A function defining an easing curve with 4 control points (x1, y1, x2, y2). Each CSS easing (ease, ease-in, ease-out) maps to a specific cubic-bezier. Use for custom timing curves. Tool visualizers like cubic-bezier.com let you drag control points to design curves.

Why does my animation not loop?

Set animation-iteration-count: infinite. Default is 1 (play once). For multiple iterations, use a number (3 = play 3 times). Use alternate direction (animation-direction: alternate) for back-and-forth.

What is animation-fill-mode?

Controls element state outside the animation duration. none (default): returns to original. forwards: keeps final keyframe. backwards: uses first keyframe during delay. both: both forwards and backwards. Typically forwards is what you want — keep the end state.

How do I trigger an animation with JavaScript?

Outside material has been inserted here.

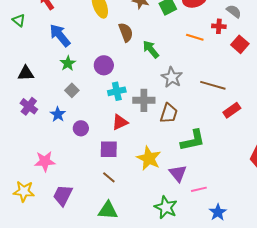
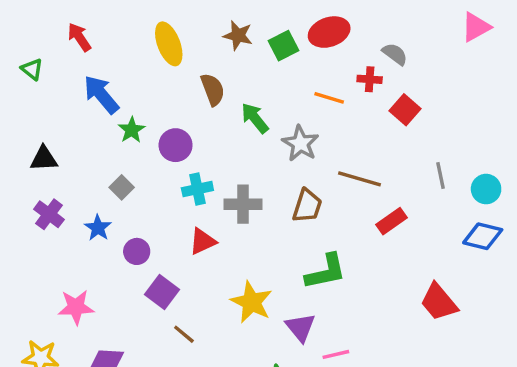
green star: (68, 63) -> (132, 130), moved
gray star: (172, 77) -> (300, 143), moved
brown trapezoid: (169, 113) -> (307, 206), moved
purple square: (109, 149) -> (162, 292), moved, turned 36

Add a CSS class: element.classList.add(animate-in). CSS class has the animation property. Remove class to stop. Or use Web Animations API: element.animate(keyframes, options) for full JS control.

What is prefers-reduced-motion?

CSS media query that detects if the user has enabled reduced motion (OS accessibility setting). Respect it for accessibility: wrap animations in @media (prefers-reduced-motion: reduce) that disables or shortens them. Some users get nausea from excessive motion.

Can I animate colors?

Yes, but with caveats. Color transitions are OK (paint only). Continuous color animations are expensive (paint on every frame). Use SVG filters or backdrop-filter for color effects that need GPU acceleration.